Data scientists are the heroes who will drive a business’ analytics approach. They help develop and install tools that help a business make better sense of data silos while working with other departments to develop strategies for acting upon these insights. Due to the shortage of data scientists in the market, companies have had to develop an effective strategy for leveraging business data while recruiting top talent.
The first step is thinking ahead. Determine what the central goal of the data strategy is, and develop a roadmap for pursuing the goals. A company doesn’t need highly expensive or futuristic tools to start leveraging business data. In fact, the data science hierarchy of needs starts with basic data collection. This involves instruments, sensors, external data sources, and user-generated content. The need for data science has resulted in many tools available to help a business start on the path to data analytics, including software that contains data mining features and other statistical tools.
The next step is hiring talent that can fulfill specific roles within an organization. The official name of the position is less relevant when compared to assigning appropriate responsibilities towards business goals. Therefore, focusing on creating positions that are tailored towards solving specific problems typically helps build solid teams. This is a team effort where a company may have multiple personnel working together to address challenges the analysis identified.
The effect of AI on GRC
Data analytics in general (and AI in particular) has a significant role to play when it comes to Governance, Risk and Compliance. The oversight environment is becoming increasingly complex as businesses collect larger amounts of data. Furthermore, cybersecurity threats targeting personally identifiable data are growing by the day. Without a reliable GRC strategy, a company may be vulnerable to hacking and costly fines from regulatory bodies. The good news is that AI can be used to streamline GRC functions.

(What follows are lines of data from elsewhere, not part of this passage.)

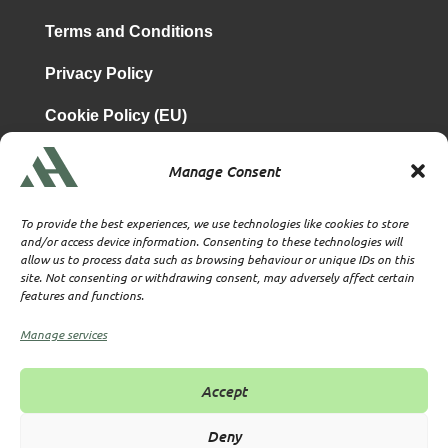
Terms and Conditions
Privacy Policy
Cookie Policy (EU)
Manage Consent
is a subsidiary of
Atrium & Associates Limited
TBA & Associates – Tax Business Advisors Limited
To provide the best experiences, we use technologies like cookies to store
Incorporated in England
and/or access device information. Consenting to these technologies will
allow us to process data such as browsing behaviour or unique IDs on this
Company No. 07074712
site. Not consenting or withdrawing consent, may adversely affect certain
Company office at SVS House, Oliver Grove, SE25 6EJ
features and functions.
London
VAT Nr: 114329148
Manage services
Established as Trust and Corporate Service Provider
Supervised by HMRC Anti-Money Laundering Supervision
Accept
Corporate Services Provider number: XWML00000128543
Licensed as Authorised Corporate Service Provider (ACSP)
Deny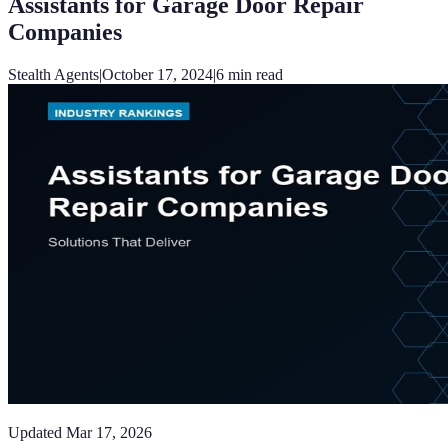
Assistants for Garage Door Repair
Companies
Stealth Agents
|
October 17, 2024
|
6
min read
Updated
Mar 17, 2026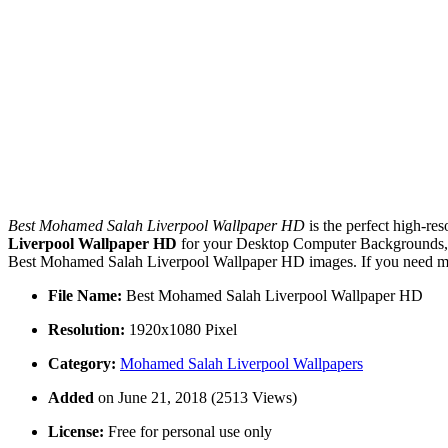
Best Mohamed Salah Liverpool Wallpaper HD
is the perfect high-re
Liverpool Wallpaper HD
for your Desktop Computer Backgrounds, M
Best Mohamed Salah Liverpool Wallpaper HD images. If you need more
File Name:
Best Mohamed Salah Liverpool Wallpaper HD
Resolution:
1920x1080 Pixel
Category:
Mohamed Salah Liverpool Wallpapers
Added
on June 21, 2018 (2513 Views)
License:
Free for personal use only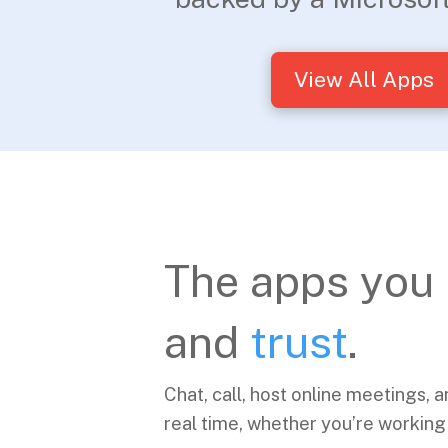
View All Apps
The apps you
and
trust
.
Chat, call, host online meetings, a
real time, whether you’re working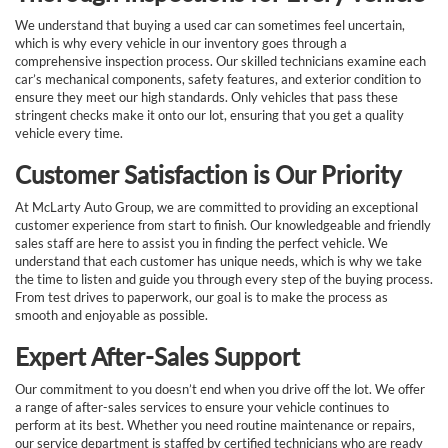
We understand that buying a used car can sometimes feel uncertain,
which is why every vehicle in our inventory goes through a
comprehensive inspection process. Our skilled technicians examine each
car’s mechanical components, safety features, and exterior condition to
ensure they meet our high standards. Only vehicles that pass these
stringent checks make it onto our lot, ensuring that you get a quality
vehicle every time.
Customer Satisfaction is Our Priority
At McLarty Auto Group, we are committed to providing an exceptional
customer experience from start to finish. Our knowledgeable and friendly
sales staff are here to assist you in finding the perfect vehicle. We
understand that each customer has unique needs, which is why we take
the time to listen and guide you through every step of the buying process.
From test drives to paperwork, our goal is to make the process as
smooth and enjoyable as possible.
Expert After-Sales Support
Our commitment to you doesn’t end when you drive off the lot. We offer
a range of after-sales services to ensure your vehicle continues to
perform at its best. Whether you need routine maintenance or repairs,
our service department is staffed by certified technicians who are ready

Companies are using machine learning to detect and respond to incoming hack attempts while implementing workflows that fall in line with guidelines from regulatory bodies. For example, risk assessment calculations can be automated, data storage and transportation channels can be secured, and payments to vendors can be streamlined. Machine learning uses past data to determine future trends that are relevant to a business.
GRC personnel such as risk managers, auditors, and compliance officials can obtain real-time information regarding the current state of affairs within each field.
With the right infrastructure, a company can automate GRC workflows and significantly cut costs. Using AI for compliance reduces the risk of mistakes made in record keeping, risk assessment, and data storage/analysis. Accuracy is key to compliance, and AI provides the tools necessary to achieve this goal by ensuring large data stores don’t become a liability for the company.